View Program - 63rd Annual Drosophila Research Conference

Sexually reproducing species exhibit a wide variety of mechanisms to establish male and female identity at the cellular level. In D. melanogaster, sex lethal (sxl) is the master switch of sex determination in somatic cells; however, the process of sex determination in the germline remains poorly understood. Previous studies show that ovarian tumor (otu) acts genetically upstream of and promotes the expression of Sxl in the female germline, which ultimately leads to a female fate.
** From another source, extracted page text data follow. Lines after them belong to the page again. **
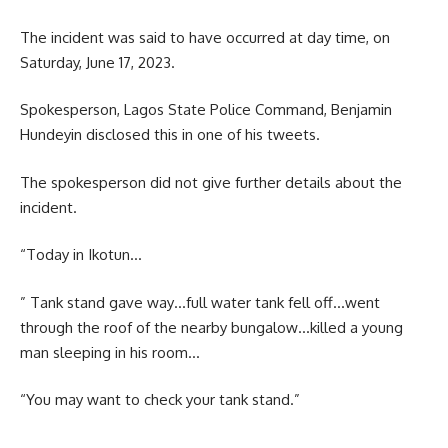
The incident was said to have occurred at day time, on
Saturday, June 17, 2023.
Spokesperson, Lagos State Police Command, Benjamin
Hundeyin disclosed this in one of his tweets.
The spokesperson did not give further details about the
incident.
“Today in Ikotun…
” Tank stand gave way…full water tank fell off…went
through the roof of the nearby bungalow…killed a young
man sleeping in his room…
“You may want to check your tank stand.”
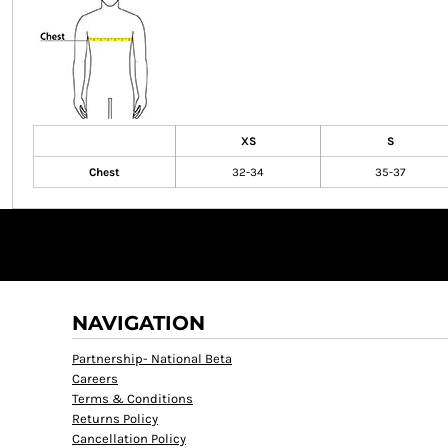
XS
S
Chest
32-34
35-37
NAVIGATION
Partnership- National Beta
Careers
Terms & Conditions
Returns Policy
Cancellation Policy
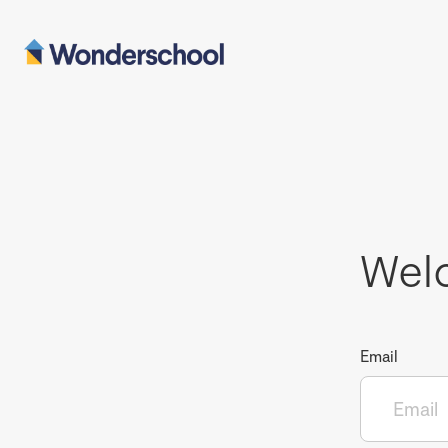
Wel
Email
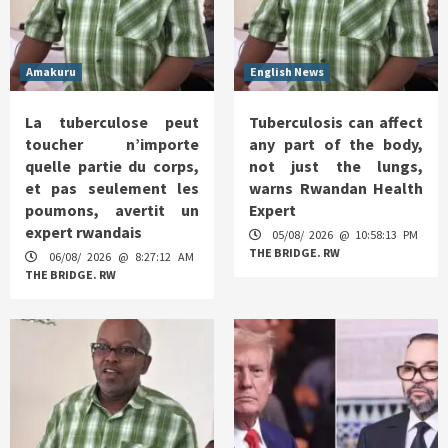
Amakuru
English News
La tuberculose peut
Tuberculosis can affect
toucher n’importe
any part of the body,
quelle partie du corps,
not just the lungs,
et pas seulement les
warns Rwandan Health
poumons, avertit un
Expert
expert rwandais
05/08/ 2026 @ 10:58:13 PM
THE BRIDGE. RW
06/08/ 2026 @ 8:27:12 AM
THE BRIDGE. RW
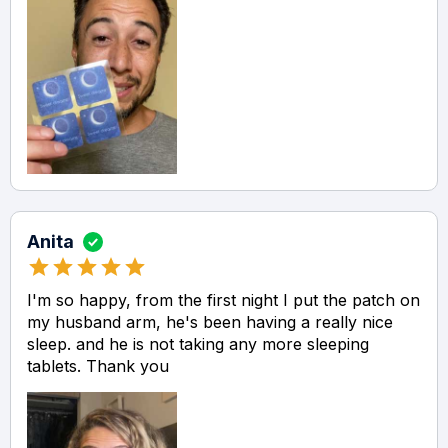
Anita
I'm so happy, from the first night I put the patch on
my husband arm, he's been having a really nice
sleep. and he is not taking any more sleeping
tablets. Thank you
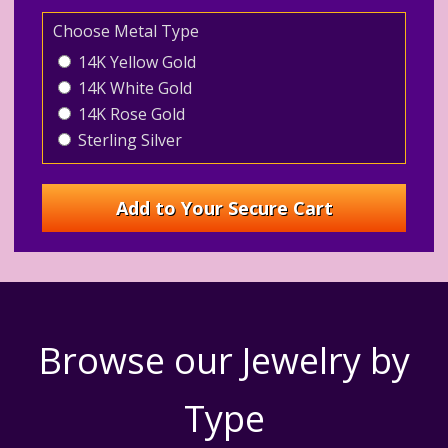
Choose Metal Type
14K Yellow Gold
14K White Gold
14K Rose Gold
Sterling Silver
Browse our Jewelry by
Type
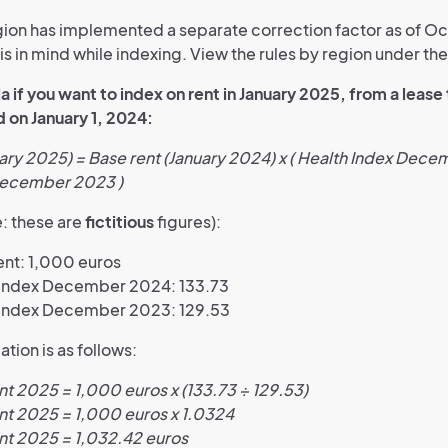
ion has implemented a separate correction factor as of O
s in mind while indexing. View the rules by region under the 
 if you want to index on rent in January 2025, from a lease
 on January 1, 2024:
ary 2025) = Base rent (January 2024) x ( Health Index Dec
December 2023 )
: these are
fictitious
figures):
ent: 1,000 euros
 index December 2024: 133.73
 index December 2023: 129.53
ation is as follows:
t 2025 = 1,000 euros x (133.73 ÷ 129.53)
nt 2025 = 1,000 euros x 1.0324
nt 2025 = 1,032.42 euros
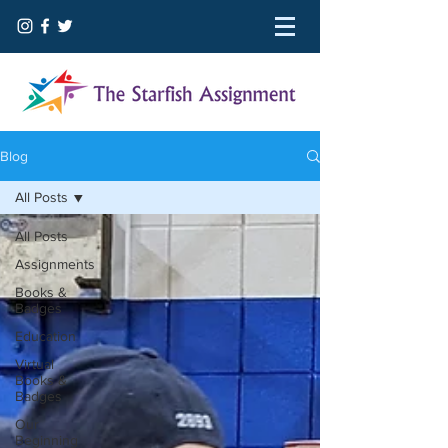
Blog
All Posts
All Posts
Assignments
Books &
Badges
Education
Virtual
Books &
Badges
Our
Beginning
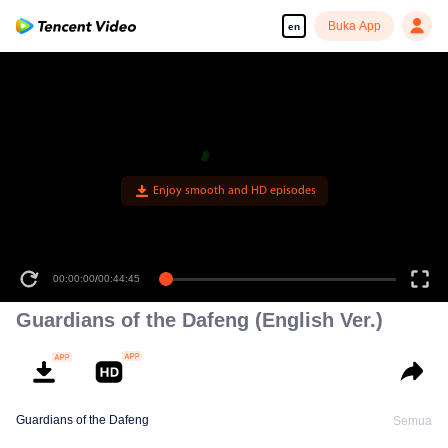
Buka App
en
Enjoy smooth and HD episodes
00:00:00
/
00:44:45
Guardians of the Dafeng (English Ver.)
Guardians of the Dafeng
Semua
How Otu protein controls Sxl expression is less clear. Through IP-mass spec analysis we find that Otu physically interacts with Bourbon (Bbn), a previously uncharacterized protein. bbn displays enriched expression in germ cells, and bbn null mutant females exhibit agametic ovarioles and cystic germline tumors. These germline tumors do not express Sxl protein and resemble sxl sterile mutants, displaying expanded and overlapping expression of Bam and Nanos. Transgenic expression of sxl can partially rescue this phenotype. We tagged bbn endogenously with an HA tag and found it is expressed in germline stem cells, cystoblasts and two cell cysts, similar to the expression pattern of cytoplasmic Sxl protein. In addition, Bbn is enriched in developing oocytes. Because the phenotypes and localization pattern of bbn are strikingly similar to those of otu and they physically interact, we are testing how Bbn impacts the ability of Otu to promote Sxl expression. We hypothesize that Otu, the founding member of a family of deubiquitinases, deubiquitinates Sxl to prevent its degradation by the proteasome. Future experiments will help us determine if Bbn regulates Otu expression levels, localization, substrate specificity or catalytic activity.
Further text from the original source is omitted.